In [1]:
import pyspark
spark = pyspark.sql.SparkSession.builder.getOrCreate()

In [2]:
import pandas as pd
import numpy as np

from pydataset import data


# Exercises

### 1. Create a spark data frame that contains your favorite programming languages.

- The name of the column should be `language`
- View the schema of the dataframe
- Output the shape of the dataframe
- Show the first 5 records in the dataframe

In [3]:
lang_df = pd.DataFrame({"language": ['python', 'spark', 'sql', 'swift', 'javascript']})

In [4]:
lang_df

Unnamed: 0,language
0,python
1,spark
2,sql
3,swift
4,javascript


In [5]:
sp_df = spark.createDataFrame(lang_df)
sp_df

DataFrame[language: string]

In [6]:
sp_df.printSchema()

root
 |-- language: string (nullable = true)



In [7]:
#printing the shape of the spark df:
print(sp_df.count(), len(sp_df.columns))

5 1


In [8]:
sp_df.show(5)

+----------+
|  language|
+----------+
|    python|
|     spark|
|       sql|
|     swift|
|javascript|
+----------+



### 2 Load the mpg dataset as a spark dataframe.

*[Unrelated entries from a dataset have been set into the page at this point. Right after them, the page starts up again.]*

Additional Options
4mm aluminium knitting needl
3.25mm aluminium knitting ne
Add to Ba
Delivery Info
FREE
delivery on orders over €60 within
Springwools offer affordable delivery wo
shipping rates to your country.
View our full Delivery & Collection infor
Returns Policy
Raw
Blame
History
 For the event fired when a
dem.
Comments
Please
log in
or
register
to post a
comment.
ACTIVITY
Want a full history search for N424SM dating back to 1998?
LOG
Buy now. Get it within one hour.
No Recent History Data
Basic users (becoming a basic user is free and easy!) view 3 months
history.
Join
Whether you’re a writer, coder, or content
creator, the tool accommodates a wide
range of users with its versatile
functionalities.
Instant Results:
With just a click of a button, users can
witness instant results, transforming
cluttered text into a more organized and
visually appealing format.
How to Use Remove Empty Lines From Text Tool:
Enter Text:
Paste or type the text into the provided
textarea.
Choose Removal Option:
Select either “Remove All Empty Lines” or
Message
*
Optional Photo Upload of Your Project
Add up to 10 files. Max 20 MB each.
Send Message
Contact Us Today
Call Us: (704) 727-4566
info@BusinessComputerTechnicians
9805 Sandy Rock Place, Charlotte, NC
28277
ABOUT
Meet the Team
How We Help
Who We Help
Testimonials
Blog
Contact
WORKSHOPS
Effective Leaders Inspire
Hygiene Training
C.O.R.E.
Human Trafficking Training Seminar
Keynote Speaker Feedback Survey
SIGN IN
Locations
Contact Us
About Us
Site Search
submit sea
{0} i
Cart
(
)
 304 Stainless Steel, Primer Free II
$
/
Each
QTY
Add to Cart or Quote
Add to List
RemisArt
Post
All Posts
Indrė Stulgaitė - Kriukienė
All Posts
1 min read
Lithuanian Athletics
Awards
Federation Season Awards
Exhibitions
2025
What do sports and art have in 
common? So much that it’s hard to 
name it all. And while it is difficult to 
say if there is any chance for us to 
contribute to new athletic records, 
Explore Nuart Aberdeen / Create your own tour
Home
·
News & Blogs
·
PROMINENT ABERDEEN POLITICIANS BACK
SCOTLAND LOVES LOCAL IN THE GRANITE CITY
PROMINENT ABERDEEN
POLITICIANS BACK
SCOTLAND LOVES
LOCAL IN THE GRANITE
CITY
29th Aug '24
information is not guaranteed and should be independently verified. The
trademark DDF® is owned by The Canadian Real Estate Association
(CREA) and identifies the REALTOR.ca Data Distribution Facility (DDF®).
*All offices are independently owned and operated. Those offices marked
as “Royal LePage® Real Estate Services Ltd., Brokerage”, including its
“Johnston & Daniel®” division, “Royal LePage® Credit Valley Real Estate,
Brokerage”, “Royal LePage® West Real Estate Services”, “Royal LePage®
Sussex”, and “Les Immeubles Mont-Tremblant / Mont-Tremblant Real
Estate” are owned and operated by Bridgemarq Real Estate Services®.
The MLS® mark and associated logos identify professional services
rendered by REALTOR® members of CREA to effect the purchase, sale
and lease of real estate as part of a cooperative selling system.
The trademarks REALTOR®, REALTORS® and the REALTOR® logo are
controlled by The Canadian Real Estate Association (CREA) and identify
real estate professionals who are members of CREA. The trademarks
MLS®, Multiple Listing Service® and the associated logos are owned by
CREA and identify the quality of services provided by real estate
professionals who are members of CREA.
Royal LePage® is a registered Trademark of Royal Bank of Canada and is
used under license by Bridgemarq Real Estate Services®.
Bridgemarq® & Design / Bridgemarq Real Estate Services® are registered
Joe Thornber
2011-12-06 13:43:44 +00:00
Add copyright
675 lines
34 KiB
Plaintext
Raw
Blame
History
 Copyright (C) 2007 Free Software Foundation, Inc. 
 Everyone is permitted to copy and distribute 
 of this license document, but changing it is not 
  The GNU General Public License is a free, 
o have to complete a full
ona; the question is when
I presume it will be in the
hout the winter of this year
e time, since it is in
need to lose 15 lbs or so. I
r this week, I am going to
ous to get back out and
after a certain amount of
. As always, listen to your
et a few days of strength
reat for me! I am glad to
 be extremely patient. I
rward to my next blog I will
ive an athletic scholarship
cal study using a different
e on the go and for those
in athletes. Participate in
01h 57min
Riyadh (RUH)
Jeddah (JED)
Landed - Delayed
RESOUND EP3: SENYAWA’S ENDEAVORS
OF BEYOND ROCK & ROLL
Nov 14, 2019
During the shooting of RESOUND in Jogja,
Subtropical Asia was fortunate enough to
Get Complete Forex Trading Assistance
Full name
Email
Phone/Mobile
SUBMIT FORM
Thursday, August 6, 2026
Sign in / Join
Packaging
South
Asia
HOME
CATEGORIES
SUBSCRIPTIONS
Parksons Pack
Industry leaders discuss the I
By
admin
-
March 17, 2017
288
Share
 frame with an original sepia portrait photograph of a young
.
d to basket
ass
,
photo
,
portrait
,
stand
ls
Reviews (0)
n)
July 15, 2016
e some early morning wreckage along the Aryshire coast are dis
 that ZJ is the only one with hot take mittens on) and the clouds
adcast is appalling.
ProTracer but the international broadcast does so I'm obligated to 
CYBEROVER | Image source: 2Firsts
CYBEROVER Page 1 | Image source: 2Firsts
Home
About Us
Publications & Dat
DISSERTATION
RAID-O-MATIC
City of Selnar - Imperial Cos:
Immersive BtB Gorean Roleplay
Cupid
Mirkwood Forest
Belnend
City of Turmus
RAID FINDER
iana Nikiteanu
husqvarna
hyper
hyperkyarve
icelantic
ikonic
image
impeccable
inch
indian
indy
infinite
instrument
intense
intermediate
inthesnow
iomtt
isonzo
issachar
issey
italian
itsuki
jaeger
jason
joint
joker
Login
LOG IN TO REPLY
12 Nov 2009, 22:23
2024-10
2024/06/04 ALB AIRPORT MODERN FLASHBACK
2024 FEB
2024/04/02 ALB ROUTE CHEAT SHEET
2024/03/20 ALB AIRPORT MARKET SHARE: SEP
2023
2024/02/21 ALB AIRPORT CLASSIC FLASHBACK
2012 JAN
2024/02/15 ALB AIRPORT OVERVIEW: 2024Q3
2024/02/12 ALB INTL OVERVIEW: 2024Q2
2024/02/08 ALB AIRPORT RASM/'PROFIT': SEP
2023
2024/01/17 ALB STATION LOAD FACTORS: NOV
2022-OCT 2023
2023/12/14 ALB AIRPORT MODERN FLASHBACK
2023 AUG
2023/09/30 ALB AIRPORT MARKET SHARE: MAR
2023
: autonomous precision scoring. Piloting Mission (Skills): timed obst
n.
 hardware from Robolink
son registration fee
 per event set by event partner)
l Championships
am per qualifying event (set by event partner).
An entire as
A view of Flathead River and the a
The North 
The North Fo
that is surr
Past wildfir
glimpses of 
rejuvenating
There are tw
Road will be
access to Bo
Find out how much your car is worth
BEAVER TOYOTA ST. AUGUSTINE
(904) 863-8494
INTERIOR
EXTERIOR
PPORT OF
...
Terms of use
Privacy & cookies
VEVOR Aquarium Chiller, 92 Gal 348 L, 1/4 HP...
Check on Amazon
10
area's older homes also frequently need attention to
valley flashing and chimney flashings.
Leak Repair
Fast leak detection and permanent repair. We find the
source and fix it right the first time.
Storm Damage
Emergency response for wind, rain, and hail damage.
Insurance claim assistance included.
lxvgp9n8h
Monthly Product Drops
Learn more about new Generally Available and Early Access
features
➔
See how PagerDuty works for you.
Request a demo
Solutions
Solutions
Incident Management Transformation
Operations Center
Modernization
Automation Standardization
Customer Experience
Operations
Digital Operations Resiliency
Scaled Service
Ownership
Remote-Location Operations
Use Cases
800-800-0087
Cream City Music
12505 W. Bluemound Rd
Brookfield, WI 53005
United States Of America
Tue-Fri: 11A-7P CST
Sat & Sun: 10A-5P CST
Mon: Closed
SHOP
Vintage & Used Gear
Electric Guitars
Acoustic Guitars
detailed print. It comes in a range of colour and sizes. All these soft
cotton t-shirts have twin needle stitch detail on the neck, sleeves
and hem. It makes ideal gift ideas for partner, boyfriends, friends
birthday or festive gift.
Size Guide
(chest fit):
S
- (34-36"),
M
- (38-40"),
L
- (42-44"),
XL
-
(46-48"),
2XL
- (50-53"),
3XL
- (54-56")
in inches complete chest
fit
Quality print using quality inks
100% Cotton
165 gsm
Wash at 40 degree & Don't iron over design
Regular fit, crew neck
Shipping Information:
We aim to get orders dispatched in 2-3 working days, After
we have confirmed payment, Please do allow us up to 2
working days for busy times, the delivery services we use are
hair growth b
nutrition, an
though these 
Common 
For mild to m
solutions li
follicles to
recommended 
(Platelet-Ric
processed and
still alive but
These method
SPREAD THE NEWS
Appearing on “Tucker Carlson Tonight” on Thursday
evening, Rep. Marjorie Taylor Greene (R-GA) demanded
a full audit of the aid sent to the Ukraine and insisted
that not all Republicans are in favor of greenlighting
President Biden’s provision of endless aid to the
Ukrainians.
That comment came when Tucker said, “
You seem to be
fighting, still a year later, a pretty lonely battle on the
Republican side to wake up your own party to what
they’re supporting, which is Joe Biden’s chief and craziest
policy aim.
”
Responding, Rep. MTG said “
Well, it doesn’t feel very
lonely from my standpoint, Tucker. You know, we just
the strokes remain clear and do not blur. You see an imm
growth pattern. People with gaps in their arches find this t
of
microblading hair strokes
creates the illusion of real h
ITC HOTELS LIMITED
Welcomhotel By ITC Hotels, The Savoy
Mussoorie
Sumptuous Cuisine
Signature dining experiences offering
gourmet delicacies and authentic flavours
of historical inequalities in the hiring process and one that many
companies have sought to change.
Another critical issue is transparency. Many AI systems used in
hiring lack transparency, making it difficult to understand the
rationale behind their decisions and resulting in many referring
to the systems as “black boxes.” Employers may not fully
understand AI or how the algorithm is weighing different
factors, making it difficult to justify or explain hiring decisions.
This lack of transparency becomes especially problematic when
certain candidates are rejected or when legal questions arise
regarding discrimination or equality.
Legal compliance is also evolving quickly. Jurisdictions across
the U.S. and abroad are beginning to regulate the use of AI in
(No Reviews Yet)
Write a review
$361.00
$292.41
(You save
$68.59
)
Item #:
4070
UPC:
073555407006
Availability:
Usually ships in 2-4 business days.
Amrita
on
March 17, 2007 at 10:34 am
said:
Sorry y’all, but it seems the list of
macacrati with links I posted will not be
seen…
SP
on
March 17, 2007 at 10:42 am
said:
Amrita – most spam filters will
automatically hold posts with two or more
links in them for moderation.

a. Create 1 column of output that contains a message like the one below:

`The 1999 audi a4 has a 4 cylinder engine. For each vehicle.`

b. Transform the trans column so that it only contains either manual or auto.

In [9]:
from pyspark.sql.functions import round, concat, sum, min, max, count, avg, mean
from pyspark.sql.functions import lit
from pyspark.sql.functions import when

In [10]:
# importing the data:
mpg = spark.createDataFrame(data("mpg"))
mpg.show(5)

+------------+-----+-----+----+---+----------+---+---+---+---+-------+
|manufacturer|model|displ|year|cyl|     trans|drv|cty|hwy| fl|  class|
+------------+-----+-----+----+---+----------+---+---+---+---+-------+
|        audi|   a4|  1.8|1999|  4|  auto(l5)|  f| 18| 29|  p|compact|
|        audi|   a4|  1.8|1999|  4|manual(m5)|  f| 21| 29|  p|compact|
|        audi|   a4|  2.0|2008|  4|manual(m6)|  f| 20| 31|  p|compact|
|        audi|   a4|  2.0|2008|  4|  auto(av)|  f| 21| 30|  p|compact|
|        audi|   a4|  2.8|1999|  6|  auto(l5)|  f| 16| 26|  p|compact|
+------------+-----+-----+----+---+----------+---+---+---+---+-------+
only showing top 5 rows



In [12]:
from pyspark.sql.functions import regexp_extract, regexp_replace

In [13]:
# Use lit

mpg.select(concat(lit("The "), mpg.year, lit(" "), mpg.manufacturer, lit(" "), mpg.model, lit(" has a "), mpg.cyl, lit(" engine")).alias("cylinders")).show(1)

+--------------------+
|           cylinders|
+--------------------+
|The 1999 audi a4 ...|
+--------------------+
only showing top 1 row



In [14]:
mpg.select(mpg.trans, when(mpg.trans.contains("auto"), "auto").otherwise("manual").alias("Trans")).show(5)

+----------+------+
|     trans| Trans|
+----------+------+
|  auto(l5)|  auto|
|manual(m5)|manual|
|manual(m6)|manual|
|  auto(av)|  auto|
|  auto(l5)|  auto|
+----------+------+
only showing top 5 rows



In [None]:
# Testing out how to use the regex for this problem. Although I think I'll just end up using basic python usage:



#### Scratch area

In [20]:
mpg.select(sum(mpg.hwy)/count(mpg.hwy).alias("avg_1"), avg(mpg.hwy).alias("avg_2")).show()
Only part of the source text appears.